Whenever Joanne Burkin has called for an ambulance for her husband — who has had three heart attacks — the ambulance dispatcher would always stay on the phone with her until help arrived.
But she said that changed when the province consolidated EMS dispatch last month.
“I’m standing here with a husband, who for all I know could have been dying. And there’s no ambulance here, and she hung up,” said Burkin about the 911 call she made Jan. 25 at about 9 p.m.
Burkin said she was told an ambulance was being routed to their home, she should lay her husband Ray on his side, and to call back if needed.
“I didn’t realize she was going to hang up on me.
“I’ve called a lot over the last few years and they I’ve always been told don’t hang up because if something happens they’re there to help you.”
Ambulance dispatch was consolidated for Red Deer, Lethbridge, Calgary and the Regional Municipality of Wood Buffalo on Jan. 12 despite ardent and continuous objections from the municipalities.
Mayor Tara Veer said that Red Deer dispatchers would most often stay on the phone with 911 callers until the first emergency responder arrived. Ending the call the way the dispatcher did with Burkin was “in my view a premature cutoff of an emergency call.”
“It really speaks to just one of the impacts that consolidation is having and will continue to have on our citizens,” Veer said.
“We’re thankful for members of the public who are demonstrating the courage to come forward with their stories about how the consolidation has impacted them. Because the city is bound by patient confidentiality, it is important in the weeks and months to come that members of the public do come forward to share their experiences.”
On Monday, the four municipal mayors held a press conference calling for an immediate inquiry into a technical outage that impacted ambulance dispatch on Jan. 26, as well as a third-party external review of dispatch consolidation after multiple errors and delays.

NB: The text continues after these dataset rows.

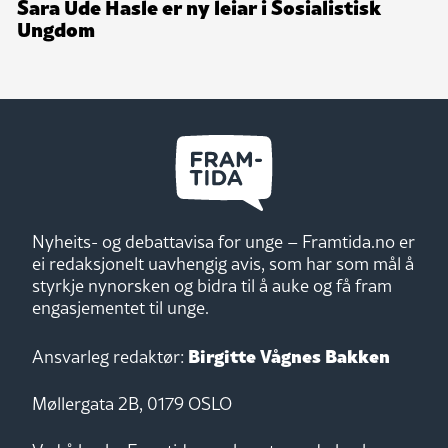
Sara Ude Hasle er ny leiar i Sosialistisk
Ungdom
Nyheits- og debattavisa for unge – Framtida.no er
ei redaksjonelt uavhengig avis, som har som mål å
styrkje nynorsken og bidra til å auke og få fram
engasjementet til unge.
Birgitte Vågnes Bakken
Ansvarleg redaktør:
Møllergata 2B, 0179 OSLO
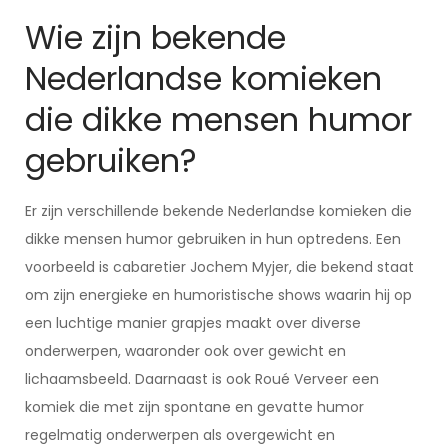
Wie zijn bekende
Nederlandse komieken
die dikke mensen humor
gebruiken?
Er zijn verschillende bekende Nederlandse komieken die
dikke mensen humor gebruiken in hun optredens. Een
voorbeeld is cabaretier Jochem Myjer, die bekend staat
om zijn energieke en humoristische shows waarin hij op
een luchtige manier grapjes maakt over diverse
onderwerpen, waaronder ook over gewicht en
lichaamsbeeld. Daarnaast is ook Roué Verveer een
komiek die met zijn spontane en gevatte humor
regelmatig onderwerpen als overgewicht en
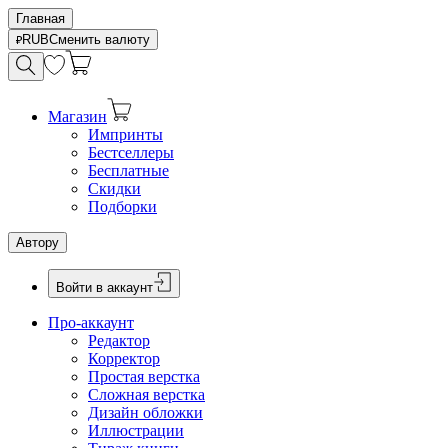
Главная
RUB
Сменить валюту
Магазин
Импринты
Бестселлеры
Бесплатные
Скидки
Подборки
Автору
Войти в аккаунт
Про-аккаунт
Редактор
Корректор
Простая верстка
Сложная верстка
Дизайн обложки
Иллюстрации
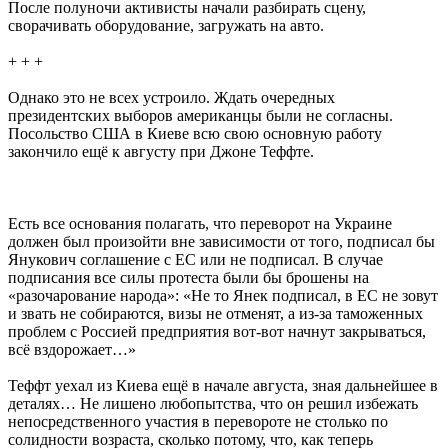
После полуночи активисты начали разбирать сцену,
сворачивать оборудование, загружать на авто.
+ + +
Однако это не всех устроило. Ждать очередных
президентских выборов американцы были не согласны.
Посольство США в Киеве всю свою основную работу
закончило ещё к августу при Джоне Теффте.
Есть все основания полагать, что переворот на Украине
должен был произойти вне зависимости от того, подписал бы
Янукович соглашение с ЕС или не подписал. В случае
подписания все силы протеста были бы брошены на
«разочарование народа»: «Не то Янек подписал, в ЕС не зовут
и звать не собираются, визы не отменят, а из-за таможенных
проблем с Россией предприятия вот-вот начнут закрываться,
всё вздорожает…»
Теффт уехал из Киева ещё в начале августа, зная дальнейшее в
деталях… Не лишено любопытства, что он решил избежать
непосредственного участия в перевороте не столько по
солидности возраста, сколько потому, что, как теперь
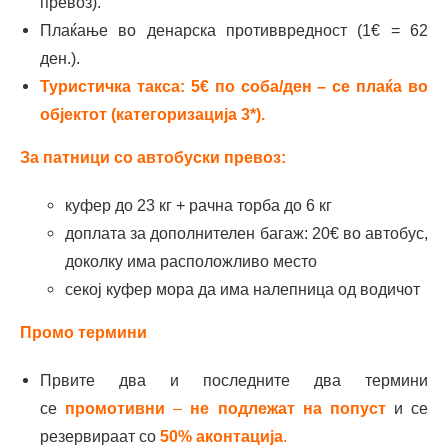
превоз).
Плаќање во денарска противвредност (1€ = 62
ден.).
Туристичка такса: 5€ по соба/ден – се плаќа во
објектот (категоризација 3*).
За патници со автобуски превоз:
куфер до 23 кг + рачна торба до 6 кг
доплата за дополнителен багаж: 20€ во автобус,
доколку има расположливо место
секој куфер мора да има налепница од водичот
Промо термини
Првите два и последните два термини
се
промотивни
–
не подлежат на попуст
и се
резервираат со
50% аконтација
.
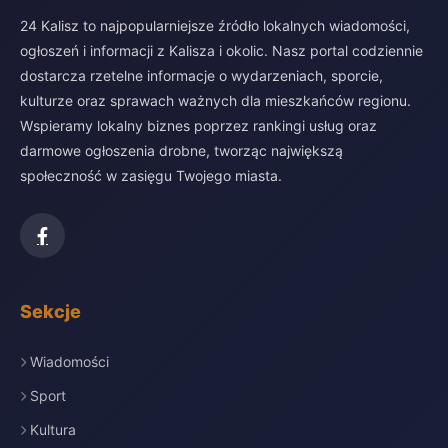
24 Kalisz to najpopularniejsze źródło lokalnych wiadomości,
ogłoszeń i informacji z Kalisza i okolic. Nasz portal codziennie
dostarcza rzetelne informacje o wydarzeniach, sporcie,
kulturze oraz sprawach ważnych dla mieszkańców regionu.
Wspieramy lokalny biznes poprzez rankingi usług oraz
darmowe ogłoszenia drobne, tworząc największą
społeczność w zasięgu Twojego miasta.
Sekcje
Wiadomości
Sport
Kultura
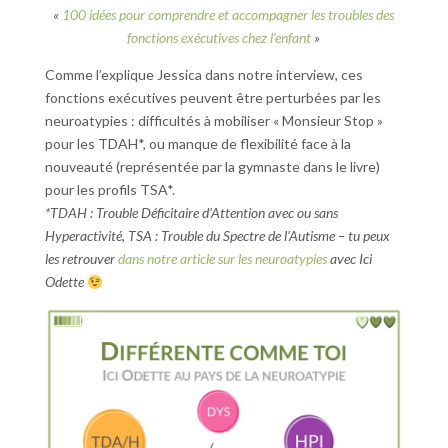
«
100 idées pour comprendre et accompagner les troubles des
fonctions exécutives chez l’enfant
»
Comme l’explique Jessica dans notre interview, ces
fonctions exécutives peuvent être perturbées par les
neuroatypies : difficultés à mobiliser « Monsieur Stop »
pour les TDAH*, ou manque de flexibilité face à la
nouveauté (représentée par la gymnaste dans le livre)
pour les profils TSA*.
*TDAH : Trouble Déficitaire d’Attention avec ou sans
Hyperactivité, TSA : Trouble du Spectre de l’Autisme – tu peux
les retrouver
dans notre article sur les neuroatypies
avec Ici
Odette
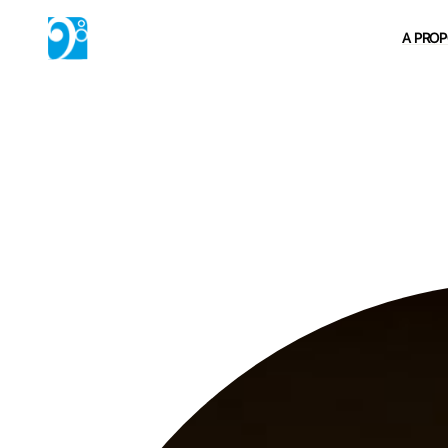
A PRO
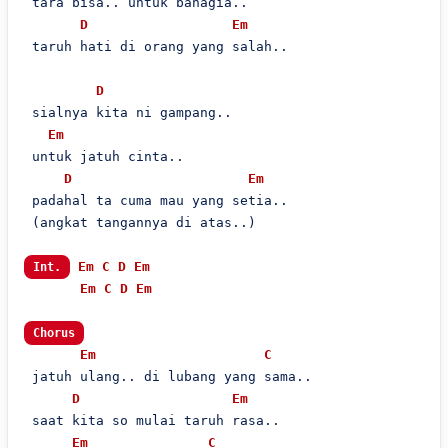
 tara bisa.. untuk bahagia..

D
Em
 taruh hati di orang yang salah..

D
 sialnya kita ni gampang..

Em
 untuk jatuh cinta..

D
Em
 padahal ta cuma mau yang setia..

 (angkat tangannya di atas..)

Em
C
D
Em
Int.
Em
C
D
Em
Chorus
Em
C
 jatuh ulang.. di lubang yang sama..

D
Em
 saat kita so mulai taruh rasa..

Em
C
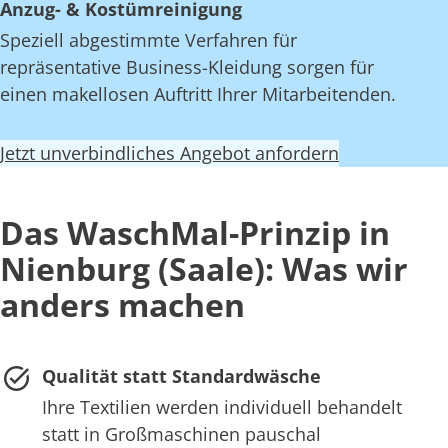
Anzug- & Kostümreinigung
Speziell abgestimmte Verfahren für
repräsentative Business-Kleidung sorgen für
einen makellosen Auftritt Ihrer Mitarbeitenden.
Jetzt unverbindliches Angebot anfordern
Das WaschMal-Prinzip in
Nienburg (Saale): Was wir
anders machen
Qualität statt Standardwäsche
Ihre Textilien werden individuell behandelt
statt in Großmaschinen pauschal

Dispatch was consolidated at AHS communications centres in Peace River, Edmonton and Calgary, and the mayors want consolidation paused, saying AHS cannot meet the emergency dispatch demands.
In a statement issued Thursday, AHS said the protocols around when a dispatcher stays on the line with a caller have not changed and remain the same now as when the City of Red Deer dispatched EMS.
“Our dispatchers are highly trained and accredited, and follow best practice when it comes to evaluating calls and providing instructions to callers before paramedics arrive at a scene,” said AHS.
“There are times when our dispatchers may stay on the line with a caller, depending on the type of call and the level of distress the patient is experiencing. For example, if a dispatcher needs to provide healthcare advice, or calm down a distressed caller, they will remain on the line until paramedics arrive.”
Dispatchers are “not required” to stay on the line with a caller for every 911 call, the statement said.
“Instead, they use their training and discretion to evaluate if that is needed or not. No two events are ever the same,” AHS said.
“With regards to this specific event, AHS audited the call and response and found that the dispatcher complied with all protocols, which again, are the same as the ones the City of Red Deer used before dispatch transitioned to AHS in January.”
Burkin said Ray, 69, has been a diabetic most of his life so he has multiple health issues. He doesn’t have the same heart attack symptoms others have because of his long-term diabetes, and that night he had those symptoms.
She was not sure of Ray’s diagnosis. Once he was taken to Red Deer hospital emergency department, he was quickly treated, and was home by 4 a.m. the next day. But she was still distressed that the Calgary dispatcher didn’t stay on the phone with her until the ambulance arrived.
“That to me is totally unacceptable. If I need you, I need you now,” Burkin said.
Burkin sent letters condemning her dispatch experience to Premier Jason Kenney, Red Deer-North MLA Adriana LaGrange, Red Deer Mayor Tara Veer, and NDP leader Rachel Notley.